WRITTEN ON March 4th, 2009 BY William Heath AND STORED IN Uncategorized

Hurrah! Rob Knight (whom we know from the very early days of IdealGov and the UK Feedback idea) has got into the idea of VRM and public services:

Another body (or set of bodies) which would be affected by VRM is the government. We’re currently required to provide information to various government bodies and to keep that information up-to-date. VRM offers a solution to the problem of having to contact several different organisations to make them aware of a change in your personal data. The most obvious and simplest example is the change of address: as well as commercial organisations (banks, credit cards, utilities, insurance, telecoms, any magazine/periodical subscriptions and so on) you are at the minimum required to notify the local council(s) affected and the inland revenue; if you drive a car you need to notify the DVLA. There’s also the NHS, who may need to assign you a new GP. If you have children, the LEA may need to know, and so forth. With a VRM system, you would simply allow each of these organisations to ‘subscribe’ to (some of) your VRM data and they would be automatically notified of the changes as they happen.

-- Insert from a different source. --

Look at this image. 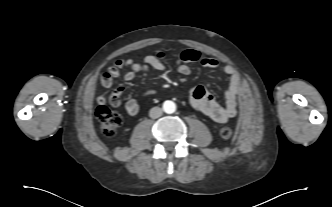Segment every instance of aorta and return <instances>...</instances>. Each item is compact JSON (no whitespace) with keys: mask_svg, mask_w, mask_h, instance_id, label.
I'll use <instances>...</instances> for the list:
<instances>
[{"mask_svg":"<svg viewBox=\"0 0 332 207\" xmlns=\"http://www.w3.org/2000/svg\"><path fill=\"white\" fill-rule=\"evenodd\" d=\"M163 110L167 114H172L176 110V104L173 101H165L163 103Z\"/></svg>","mask_w":332,"mask_h":207,"instance_id":"aorta-1","label":"aorta"}]
</instances>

This is just the axis that got me interested in VRM. Back in 2005 Rob was emerging from student life full of ideas and tecchie confidence; now he’s an experienced information architect with a great deal to contribute to how we make this all work.

One Response to “Another advocate for VRM in public services…Rob Knight”

 
Adrian Short wrote on March 23rd, 2009 4:09 pm :

Leaving aside more complex use cases and personal/private data, a whole of lot of effort could be eliminated in processing organisational changes of address by orgs putting an hCard microformat of their contact details on their home page.

http://microformats.org/wiki/hcard

Any interested party with a list of web URLs could then easily collect these periodically and update any relevant databases.

It’d take an average web designer around half an hour to implement this on their org’s website. Low tech, very effective.